In the E-step, \(N \times K\) \(q_{nk}\) is calculated, and in the M-step, \(q_{nk}\) is summed in the N axis and the parameter \(\theta _k\) is updated. However, the posterior table can be too large and can exceed the hard-disk capacity when N is very large. Because of poor memory throughput, the processing speed will then degrade greatly. To avoid this condition, the parallel EM algorithm requires a large memory space.

1.2 A.2 EM on HPMM

Kinoshita et al. used an HPMM to detect traffic incidents [10]. They assumed that probe-car records follow a hierarchical PMM and that each road segment has its own local parameters. In their model, the probability of a single record \(\varvec{x}\) in a segment s is described as follows:

$$\begin{aligned} p(\varvec{x}|s) = \sum _{k=1}^K w_{sk} \mathcal {P}(\varvec{x};\varvec{\mu }_k), \end{aligned}$$

(8)

where \(w_{sk}\) is the kth Poisson distribution’s weight in segment s, and \(\varvec{\mu }_k\) is the kth Poisson distribution’s mean. \(w_{sk}\) is particular to the segment, whereas \(\varvec{\mu }_k\) is common to all segments.
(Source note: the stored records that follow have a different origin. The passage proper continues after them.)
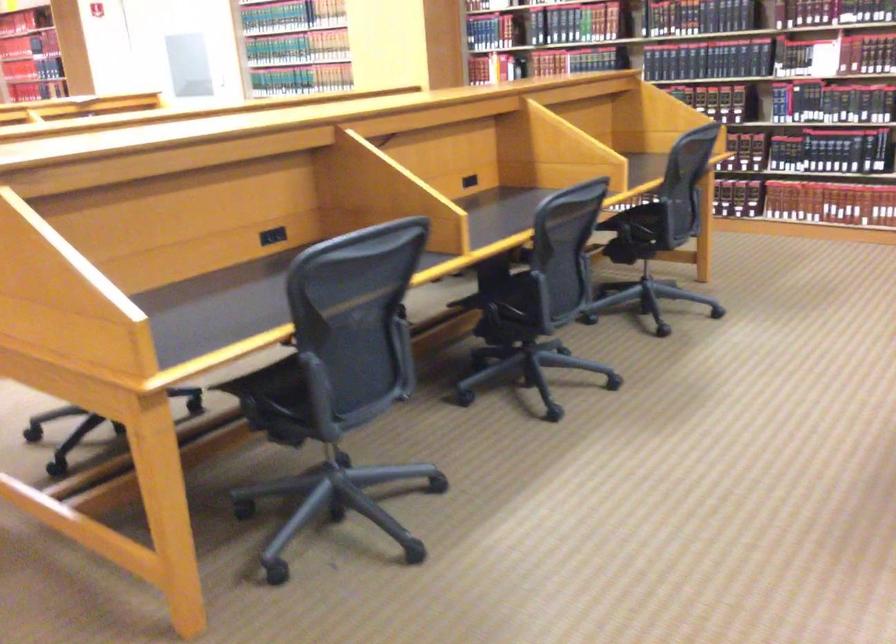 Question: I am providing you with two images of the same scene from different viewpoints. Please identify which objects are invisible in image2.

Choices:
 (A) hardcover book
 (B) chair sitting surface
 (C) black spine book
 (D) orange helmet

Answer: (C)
The log-likelihood \(\mathcal {L}(\theta )\) is defined as follows:

$$\begin{aligned} \mathcal {L}(\theta ) = \sum _{s=1}^S \sum _{n=1}^{N_s} \log \sum _{k=1}^K w_{sk} \mathcal {P}(\varvec{x}_{sn};\varvec{\mu }_k), \end{aligned}$$

(9)

where \(N_s\) is the number of records in segment s. As for GMMs, we must calculate the posterior probability \(q_{snk}\) that the nth record \(\varvec{x}_{sn}\) in segment s is generated by the kth Poisson distribution for all pairs of (s, n, k) in each E-step:

$$\begin{aligned} q_{snk} = \frac{w_{sk} \mathcal {P}(\varvec{x}_{sn};\varvec{\mu }_k)}{\displaystyle \sum _{k=1}^K w_{sk} \mathcal {P}(\varvec{x}_{sn};\varvec{\mu }_k)}. \end{aligned}$$

(10)

In the M-step, the weight \(w_{sk}\) and mean \(\varvec{\mu }_k\) are recalculated:

$$\begin{aligned} \hat{w}_{sk}&= \frac{1}{N_s} \sum _{n=1}^{N_s} q_{snk}, \end{aligned}$$

(11)

$$\begin{aligned} \hat{\varvec{\mu }}_k&= \frac{\displaystyle \sum _{s=1}^S \sum _{n=1}^{N_s} q_{snk} \varvec{x}_{sn}}{\displaystyle \sum _{s=1}^S \sum _{n=1}^{N_s} q_{snk}}. \end{aligned}$$

(12)

Each road segment has a massive number of records, with the actual number varying greatly from segment to segment. This implies that we should take measures against load imbalance.